Letter: Ulster Schools GAA creating a level playing field

August 30, 2023

30 August, 2023 Published in The Irish News ©

Before a ball is kicked in the new Ulster Schools GAA season, I want to pay tribute to the long list of volunteers who have transformed schools’ football in the past number of years.

You may ask ‘why does he say the past number of years’, given that schools football has been going for a century. This is true but for most of its lifespan it existed only for a select group of schools.

In 1928, when an Ulster Colleges Council was established, the MacRory Cup became the new body’s main competition. As if to copper fasten the elitist nature of the competition, only boarding schools were allowed to participate up to the late 1930s, when the first ‘day schools’ were permitted to join, most of them Christian Brothers schools.

Reforms emanating from the 1947 Education Act eventually resulted, by the early 1960s, in the opening of ‘Secondary Schools’ or ‘High Schools’. At this point no formal GAA structures existed for these ‘non-grammar’ children in the north. They were denied entry into the existing grammar school structures despite repeated requests to join. The fact is that discrimination existed, institutionalised by Catholic Church control over grammar schools at that time.

This situation remained until out of necessity ‘vocational’ competitions were established. In Tyrone and Ulster the familiar names of Art MacRory, Donal Donnelly, John McCusker, Tom McKeagney and Mick Brewster are owed a huge debt of gratitude for starting competitions for so-called ’non grammar’ schools and technical colleges. They were supported by a long list of teachers eager to give every child a chance to play football.

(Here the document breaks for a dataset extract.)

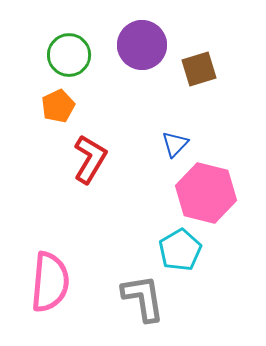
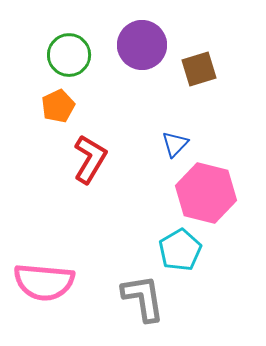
pink semicircle: moved 6 px left; rotated 90 degrees clockwise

A notable exception to this divided system was St Pat’s, Maghera who became the first ‘non-grammar’ school to win the ‘the MacRory’ in 1977. The fact that they did owes much to teacher and football coach Sean Murphy who fought for his school to be allowed to enter the competition in the early 1970s. Ballinderry man Adrian McGuckin picked up the baton. His work was supported by the parents in neighbouring clubs and parishes who believed in both Adrian and the school. St Pat’s were brave enough to take on the establishment, whereas others remained within the grip of Church-controlled local politics.

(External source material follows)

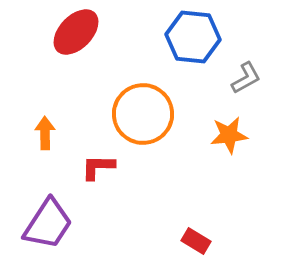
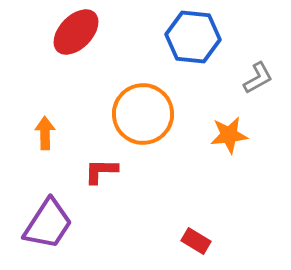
gray L-shape: moved 12 px right
red L-shape: moved 3 px right, 4 px down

The late arrival of ‘vocational schools’ and the prevalence of academic selection allowed the perception to develop that in some way it represented a lesser competition played by less able pupils.

Unfortunately, despite radical changes in education, this mindset still exists. It has no place in a modern world where equal rights for children are fundamental.

However, the erosion of this mindset is thankfully well under way and owes its demise to the work of Ulster Schools and in particular long-serving secretary Seamus Woods. The merging of ‘vocational’ and ‘grammar’ schools football was largely his work. What he has achieved in the past eight years has transformed schools football and hurling, removing from society what amounted to a class system within our schools. Thankfully, Ulster Ladies Post Primary and Ulster Schools Camogie had already implemented this root and branch reorganisation years previously.

Many within Ulster Schools GAA continue working to create parity of esteem and are joined by a list of other volunteers, mostly teachers, who will also play their part in making sure that elitism within schools football will soon become a thing of the past.